I got the call to come to the hospital.  That she was close to death and they were calling the family in to say goodbye.  I floored it.  I drove as fast as I could.  As I rode in the elevator up to her room, I knew she was dead.  When I arrived she had died about 5 minutes before.  It was like all the air was sucked out of me.  But I knew I had to retain my composure, I had to be strong for Jay.  He had arrived just in time.  She had turned towards him, smiled, winked at him and then peacefully passed away.  His face was the last thing she ever saw.  Jay thinks she stayed alive until he could get there. 

They ushered us out of the room so that they could disconnect her from her IV’s and other tubes.  While they did that I tried desperately to reach her priest to come to the hospital.  Turns out he was outside mowing and did not come back in until that evening.  The hospital called the chaplain on duty to come and pray with us: Jay and I, my parents, and Jay’s parents.  As we prayed I begin to hear my name being called loudly in my head. 
“Ilsa!  Ilsa!  Turn around!  What the hell is going on??”  I knew the voice, it was Momma Muriel.  I smiled politely, prayed with them and then after a few minutes of everyone saying their goodbyes I asked for Jay and I to be alone with her body.  Jay was confused but by now had learned to follow my lead in these things. I closed the door and turned to look in the corner of the room where I felt there was energy.  With my third eye I could see her energy in dazzling ribbons of white and gold. 

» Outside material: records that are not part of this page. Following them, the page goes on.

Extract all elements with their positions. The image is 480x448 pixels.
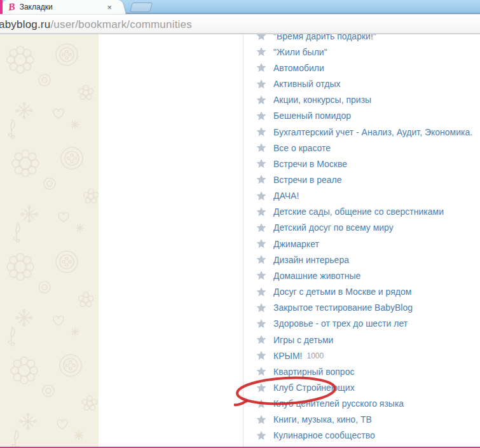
- bookmark-link[interactable]: Домашние животные: [273, 271, 360, 281]
- url-domain: abyblog.ru: [0, 18, 50, 31]
- bookmark-list-item[interactable]: Встречи в Москве: [243, 156, 480, 172]
- bookmark-list-item[interactable]: Домашние животные: [243, 268, 480, 283]
- star-icon[interactable]: [256, 79, 266, 89]
- bookmark-link[interactable]: Книги, музыка, кино, ТВ: [273, 414, 372, 424]
- bookmark-link[interactable]: "Время дарить подарки!": [273, 34, 376, 41]
- star-icon[interactable]: [256, 351, 266, 360]
- bookmark-list-item[interactable]: Активный отдых: [243, 76, 480, 92]
- bookmark-link[interactable]: Активный отдых: [273, 79, 340, 89]
- star-icon[interactable]: [256, 111, 266, 121]
- bookmark-list-item[interactable]: Автомобили: [243, 60, 480, 76]
- bookmark-link[interactable]: Закрытое тестирование BabyBlog: [273, 302, 413, 313]
- bookmark-list-item[interactable]: "Время дарить подарки!": [243, 34, 480, 44]
- star-icon[interactable]: [256, 175, 266, 184]
- bookmark-list-item[interactable]: Кулинарное сообщество: [243, 428, 480, 444]
- bookmark-link[interactable]: "Жили были": [273, 47, 327, 57]
- star-icon[interactable]: [256, 47, 266, 57]
- bookmark-list-item[interactable]: Клуб ценителей русского языка: [243, 396, 480, 412]
- star-icon[interactable]: [256, 399, 266, 409]
- star-icon[interactable]: [256, 271, 266, 280]
- star-icon[interactable]: [256, 223, 266, 233]
- bookmark-link[interactable]: ДАЧА!: [273, 191, 299, 201]
- star-icon[interactable]: [256, 383, 266, 393]
- bookmark-list-item[interactable]: Игры с детьми: [243, 332, 480, 348]
- doodle-pattern-icon: [0, 34, 99, 448]
- bookmark-link[interactable]: Клуб ценителей русского языка: [273, 398, 404, 409]
- star-icon[interactable]: [256, 127, 266, 137]
- tab-close-icon[interactable]: ×: [107, 3, 112, 12]
- page-content: "Время дарить подарки!" "Жили были" Авто…: [0, 34, 480, 448]
- bookmark-link[interactable]: Детские сады, общение со сверстниками: [273, 207, 444, 217]
- star-icon[interactable]: [256, 63, 266, 72]
- bookmark-list-item[interactable]: Детские сады, общение со сверстниками: [243, 204, 480, 220]
- star-icon[interactable]: [256, 431, 266, 440]
- new-tab-button[interactable]: [130, 3, 153, 12]
- bookmark-link[interactable]: Клуб Стройнеющих: [273, 383, 355, 393]
- url-path: /user/bookmark/communities: [50, 18, 192, 31]
- decorative-doodle-sidebar: [0, 34, 99, 448]
- star-icon[interactable]: [256, 191, 266, 201]
- bookmark-link[interactable]: Встречи в реале: [273, 175, 342, 185]
- star-icon[interactable]: [256, 319, 266, 329]
- star-icon[interactable]: [256, 303, 266, 313]
- bookmark-count: 1000: [306, 351, 324, 360]
- bookmark-link[interactable]: КРЫМ!: [273, 351, 302, 361]
- bookmark-link[interactable]: Досуг с детьми в Москве и рядом: [273, 287, 411, 297]
- bookmark-link[interactable]: Все о красоте: [273, 143, 331, 153]
- bookmark-link[interactable]: Акции, конкурсы, призы: [273, 95, 371, 105]
- star-icon[interactable]: [256, 143, 266, 153]
- star-icon[interactable]: [256, 415, 266, 424]
- bookmark-list-item[interactable]: Клуб Стройнеющих: [243, 379, 480, 395]
- bookmark-list: "Время дарить подарки!" "Жили были" Авто…: [243, 34, 480, 444]
- bookmark-list-item[interactable]: ДАЧА!: [243, 188, 480, 204]
- bookmark-list-item[interactable]: КРЫМ! 1000: [243, 348, 480, 363]
- bookmark-list-item[interactable]: Бухгалтерский учет - Анализ, Аудит, Экон…: [243, 124, 480, 140]
- bookmark-link[interactable]: Автомобили: [273, 63, 324, 73]
- bookmark-list-item[interactable]: Здоровье - от трех до шести лет: [243, 316, 480, 332]
- bookmark-list-item[interactable]: Квартирный вопрос: [243, 363, 480, 379]
- bookmark-link[interactable]: Дизайн интерьера: [273, 255, 349, 265]
- bookmark-link[interactable]: Встречи в Москве: [273, 159, 347, 169]
- star-icon[interactable]: [256, 95, 266, 105]
- star-icon[interactable]: [256, 255, 266, 264]
- browser-tab-bookmarks[interactable]: В Закладки ×: [3, 0, 120, 14]
- bookmark-list-item[interactable]: Джимаркет: [243, 236, 480, 252]
- babyblog-b-icon: В: [8, 1, 15, 12]
- bookmark-link[interactable]: Здоровье - от трех до шести лет: [273, 318, 408, 329]
- bookmark-list-item[interactable]: Книги, музыка, кино, ТВ: [243, 412, 480, 428]
- browser-window: В Закладки × abyblog.ru/user/bookmark/co…: [0, 0, 480, 448]
- bookmark-link[interactable]: Бухгалтерский учет - Анализ, Аудит, Экон…: [273, 127, 472, 137]
- bookmark-link[interactable]: Кулинарное сообщество: [273, 430, 375, 440]
- star-icon[interactable]: [256, 335, 266, 344]
- bookmark-list-item[interactable]: Досуг с детьми в Москве и рядом: [243, 284, 480, 300]
- bookmark-list-item[interactable]: "Жили были": [243, 44, 480, 60]
- bookmark-list-item[interactable]: Закрытое тестирование BabyBlog: [243, 300, 480, 316]
- bookmark-link[interactable]: Джимаркет: [273, 239, 319, 249]
- star-icon[interactable]: [256, 207, 266, 217]
- url-text[interactable]: abyblog.ru/user/bookmark/communities: [0, 18, 192, 31]
- bookmark-link[interactable]: Бешеный помидор: [273, 111, 351, 121]
- window-frame-pink-edge: [0, 0, 3, 14]
- bookmark-link[interactable]: Игры с детьми: [273, 335, 333, 345]
- star-icon[interactable]: [256, 287, 266, 297]
- star-icon[interactable]: [256, 34, 266, 41]
- tab-title: Закладки: [20, 3, 107, 11]
- address-bar[interactable]: abyblog.ru/user/bookmark/communities: [0, 14, 480, 34]
- bookmark-link[interactable]: Детский досуг по всему миру: [273, 222, 394, 233]
- bookmark-list-item[interactable]: Дизайн интерьера: [243, 252, 480, 268]
- bookmark-list-item[interactable]: Встречи в реале: [243, 172, 480, 187]
- star-icon[interactable]: [256, 159, 266, 168]
- bookmark-list-item[interactable]: Все о красоте: [243, 140, 480, 156]
- bookmark-link[interactable]: Квартирный вопрос: [273, 367, 354, 377]
- star-icon[interactable]: [256, 239, 266, 248]
- bookmark-list-item[interactable]: Детский досуг по всему миру: [243, 220, 480, 236]
- star-icon[interactable]: [256, 367, 266, 376]
- bookmark-list-item[interactable]: Бешеный помидор: [243, 108, 480, 124]
- bookmark-list-item[interactable]: Акции, конкурсы, призы: [243, 92, 480, 108]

“Ilsa!  What the hell is going on?”  she said
“Momma Muriel, I’m sorry, you are dead.”

“Oh well why the hell didn’t anyone tell me that?” she said
I explained that she should see a light in just a bit, and when she did she should go towards it. I told her I would stay with her until she did.  It took a few minutes but I soon felt a portal open and she went through it. I collapsed into tears and refused to leave her body.  I didn’t want anyone to mess with her or be mean to her.  We had basically been her care takes and advocates for the last 3 years.  It’s hard to give up that role.  Jay convinced me I must be hungry and to come to have something to eat with him.  Momma Muriel would not want me lose my strength.  I agreed and left her body. 

Forgive me as I do not remember everything that happened that weekend.  She died on a Friday and we had her wake on a Monday.  I don’t remember if her presence stayed with me or not. I called several of my pagan friends to come to the wake and be with me for comfort.   I do know that once I got to her wake she began talking just as loud as she did in the hospital.  It was a constant stream of, “Oh I haven’t seen her in years.  And what the hell is she doing here.  Or Oh I never could stand her.”  I finally had to walk into the bathroom and tell her that she was going to have to shut up and let me do this, or I was not going to make it thru.  That there would be time for a mental breakdown later.  I remember going back in the little room where her body was and receiving guests while holding my friends hands and just shaking.   We buried her on a Tuesday in accordance with her wishes and the customs of her church.  It was one of the worst days of my life.
I kind of lost it after Momma Muriel died.  One of the only people who had ever given me unconditional love, and was my best friend was gone.  I felt I had lost Oma all over again.  I don’t remember much of that time.  I stayed in bed a lot.  I felt I had lost my reason for being, my compass in life.  She remains one of the coolest people I have ever known.